The Court imposes upon you five years supervised release simply because the law requires it. But the life sentences are real life sentences so I need go no further.

This is the sentence that is provided for by our statutes. It is a fair and just
sentence. It is a righteous sentence.

Now, let me explain this to you. We are not afraid of you or any of your terrorist co-conspirators, Mr. Reid. We are Americans. We have been through the fire before. There is too much war talk here and I say that to everyone with the utmost respect. Here in this court, we deal with individuals as individuals and care for
individuals as individuals. As human beings, we reach out for justice.

You are not an enemy combatant. You are a terrorist. You are not a soldier in any
war. You are a terrorist. To give you that reference, to call you a soldier, gives you far too much stature. Whether the officers of government do it or your attorney does it, or if you think you are a soldier, you are not----- you are a terrorist.

And we do not negotiate with terrorists. We do not meet with terrorists. We do not sign documents with terrorists. We hunt them down one by one and bring them to justice.

So war talk is way out of line in this court. You are a big fellow. But you are not that big. You're no warrior. I've known warriors. You are a terrorist---a species of criminal that is guilty of multiple attempted murders. In a very real sense, State
Trooper Santiago had it right when you first were taken off that plane
and into custody and you wondered where the press and the TV crews
were, and he said: 'You're no big deal.'

You are no big deal.

What your able counsel and what the equally able United States attorneys have grappled with and what I have, as honestly as I know how, tried to grapple with is why you did something so horrific. What was it that led you here to this courtroom today?

I have listened respectfully to what you have to say. And I ask you to search
your heart and ask yourself what sort of unfathomable hate led you to do what you are guilty and admit you are guilty of doing? And, I have an answer for you. It may not satisfy you, but as I search this entire record, it comes as close to understanding as I know.

It seems to me you hate the one thing that to us is most precious. You hate our freedom. Our individual freedom. Our individua freedom to live as we choose, to come and go as we choose, to believe or not believe as we individually choose. Here, in this society, the very wind carries freedom. It carries it everywhere from sea to shining sea. It is because we prize individual freedom so much that you are here in this beautiful courtroom. So that everyone can see, truly see, that justice is administered fairly, individually, and discreetly. It is for freedom's sake that your lawyers are striving so vigorously on your behalf, have filed appeals, will go on in their representation of you before other judges.

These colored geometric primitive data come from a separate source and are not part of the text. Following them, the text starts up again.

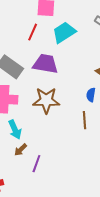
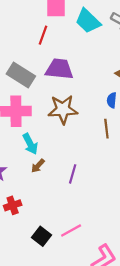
cyan trapezoid: (64, 32) -> (88, 21), moved, turned -100
purple line: (36, 164) -> (73, 174), moved

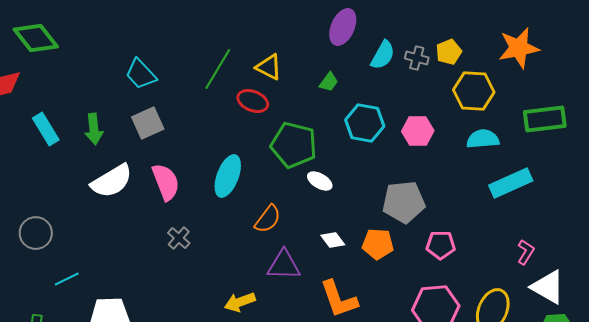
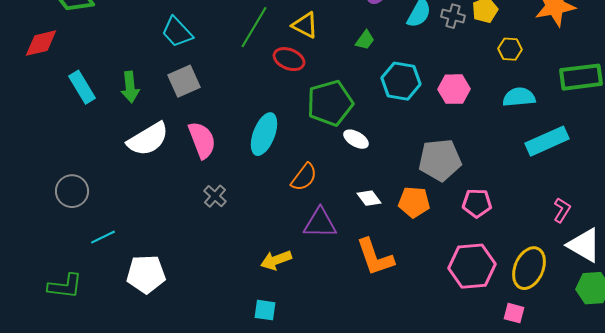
yellow hexagon: (474, 91) -> (510, 49), size x0.6
green pentagon: (294, 145) -> (330, 103), turned -30

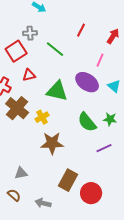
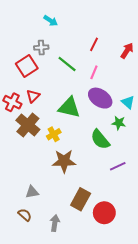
pink line: (100, 60) -> (94, 72), moved
red triangle: (29, 75) -> (33, 96), moved, turned -32
green star: (110, 119) -> (119, 123), moved
gray arrow: (43, 203) -> (55, 223), turned 84

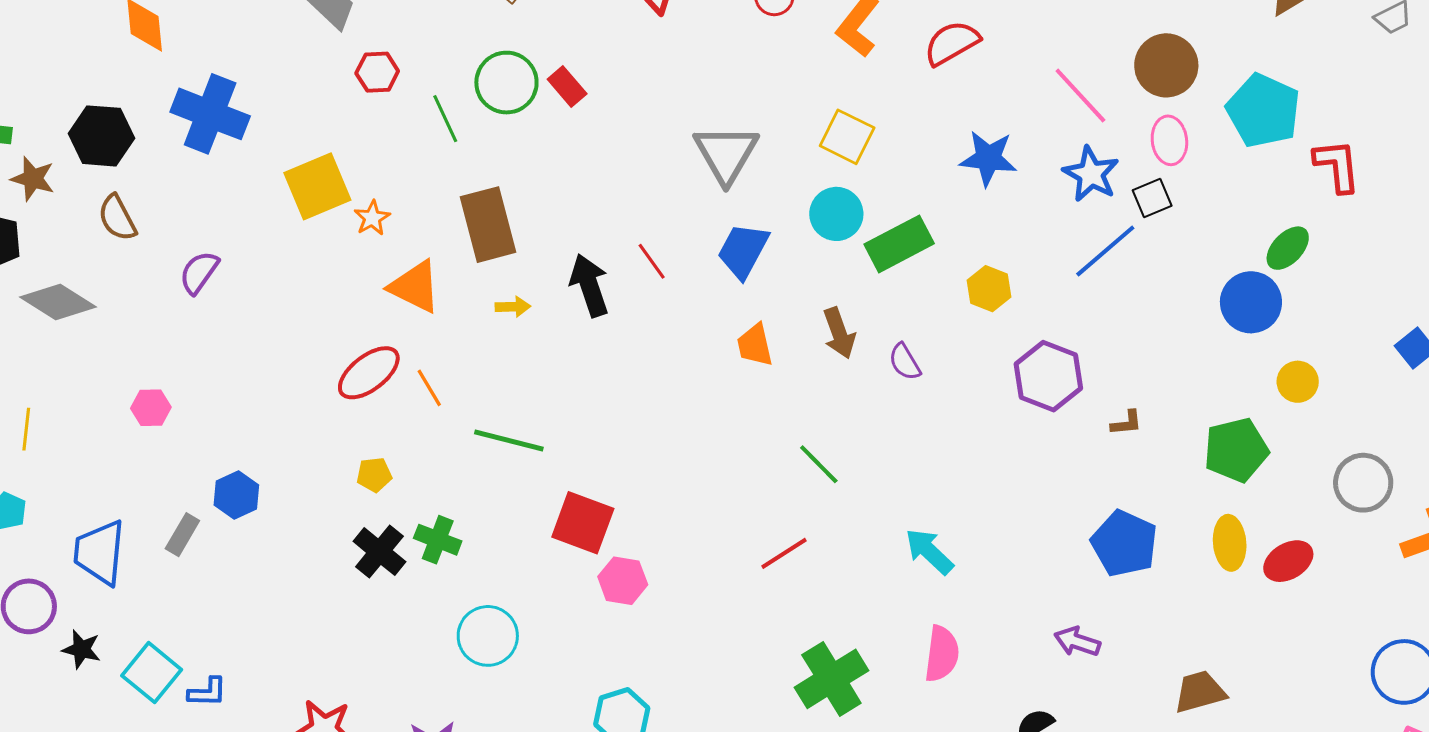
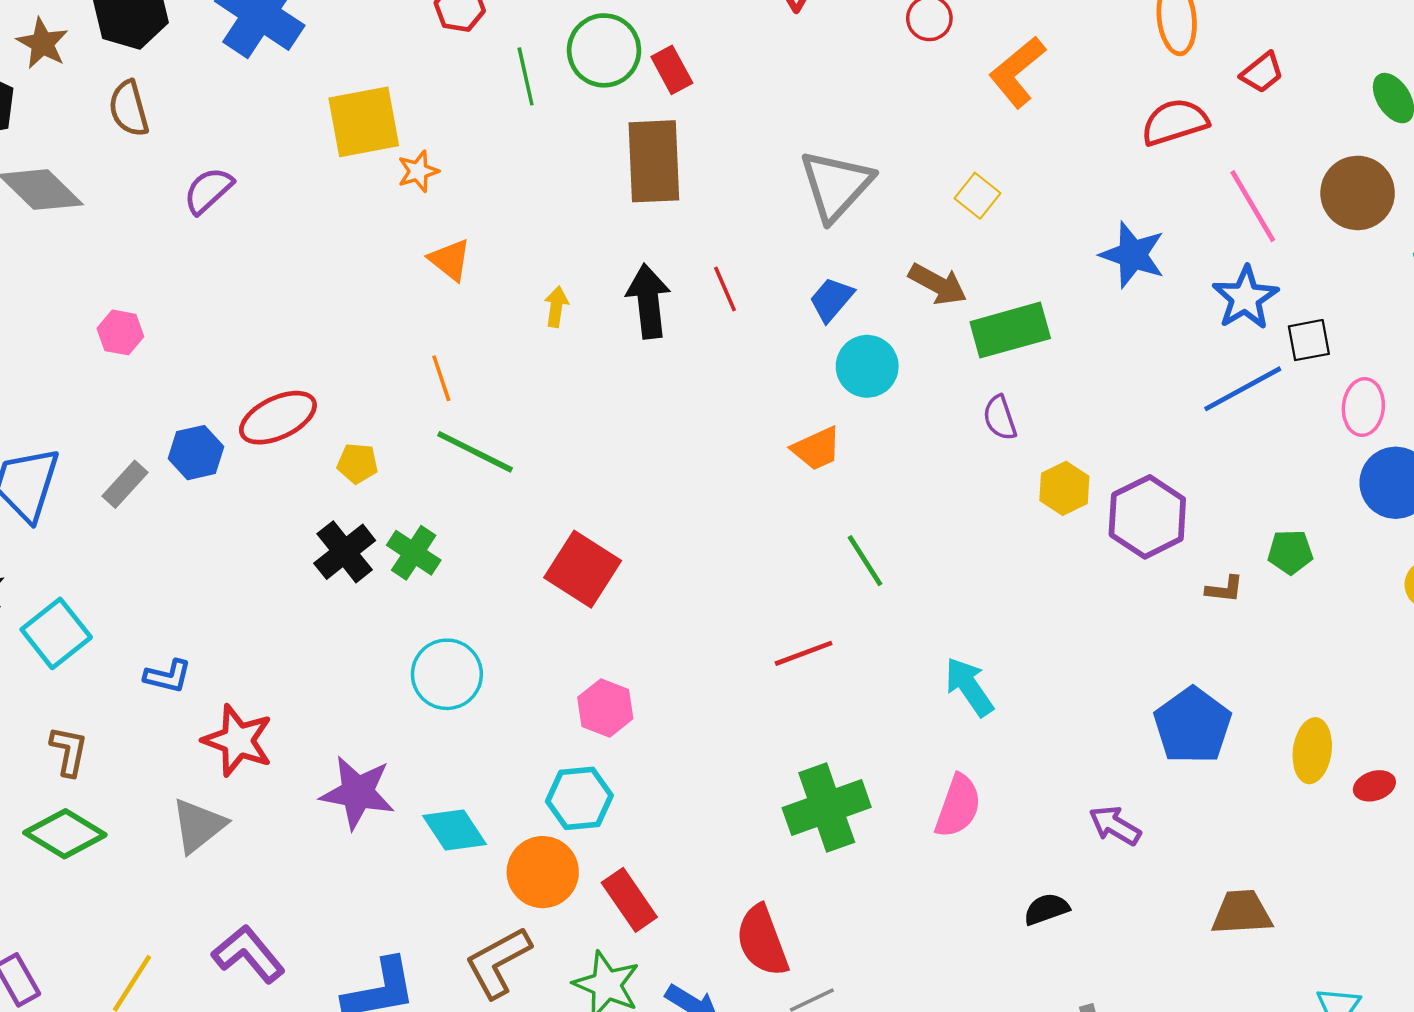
red semicircle: (952, 43) -> (1175, 122), moved
yellow square: (847, 137) -> (977, 196), size x0.7
pink ellipse: (1169, 140) -> (1363, 407), moved
cyan circle: (836, 214) -> (867, 366), moved
brown rectangle: (488, 225) -> (654, 161), moved
blue trapezoid: (743, 251) -> (831, 299), size x0.7
orange triangle: (415, 287) -> (450, 260), size x0.7
yellow hexagon: (989, 289) -> (1064, 488), moved
yellow arrow: (513, 307) -> (556, 307), turned -92
brown arrow: (839, 333) -> (938, 284), moved, turned -54
orange trapezoid: (755, 345) -> (816, 449), moved, turned -114
purple semicircle: (905, 362) -> (1000, 418), moved
red ellipse: (369, 373) -> (278, 418), moved
green line: (509, 441) -> (475, 452), moved
green pentagon: (1236, 450) -> (1290, 552), moved, size x0.6
red ellipse: (1288, 561) -> (1374, 786), size x0.7
pink hexagon: (623, 581) -> (605, 708), moved
blue L-shape: (207, 692) -> (168, 676), moved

We Americans are all about freedom. Because we all know that the way we treat you, Mr. Reid, is the measure of our own liberties. Make no mistake though. It is yet true that we will bear any burden; pay any price, to preserve our freedoms.

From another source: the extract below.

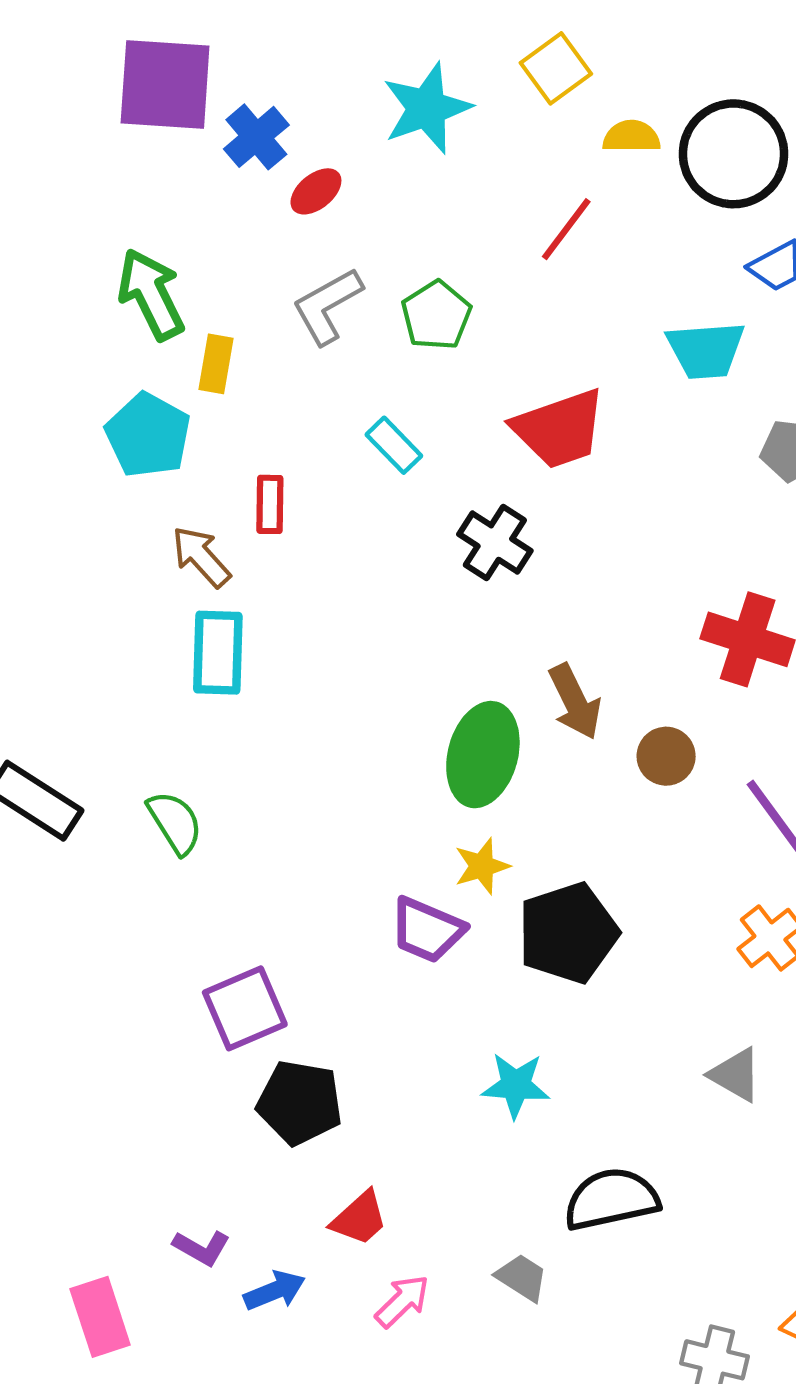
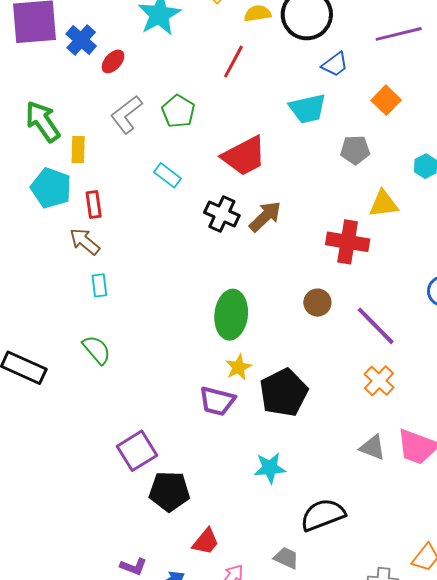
red rectangle: (270, 504) -> (94, 205), moved
cyan rectangle: (218, 653) -> (99, 285), size x0.6
brown arrow: (575, 702) -> (265, 217), moved, turned -99
green semicircle: (175, 823) -> (97, 350), moved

Look around this courtroom. Mark it well. The world is not going to long remember what you or I say here. The day after tomorrow, it will be forgotten, but this, however, will long endure.

Here in this courtroom and courtrooms all across America , the American
people will gather to see that justice, individual justice, justice, not war, individual justice is in fact being done... The very President of the United States through his officers will have to come into courtrooms and lay out evidence on
which specific matters can be judged and juries of citizens will gather to sit and judge that evidence democratically, to mold and shape and refine our sense of justice.

See that flag, Mr. Reid? That's the flag of the United States of America . That flag will fly there long after this is all forgotten. That flag
stands for freedom. And it always will.

Mr. Custody Officer. Stand him down."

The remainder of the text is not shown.